**Source records**

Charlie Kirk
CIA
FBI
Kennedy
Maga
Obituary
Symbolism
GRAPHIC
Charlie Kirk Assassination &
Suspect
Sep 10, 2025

**Task objective**
For each line above that contains the word "Charlie", give the line as it is written.

**Result of the task**
Charlie Kirk
Charlie Kirk Assassination &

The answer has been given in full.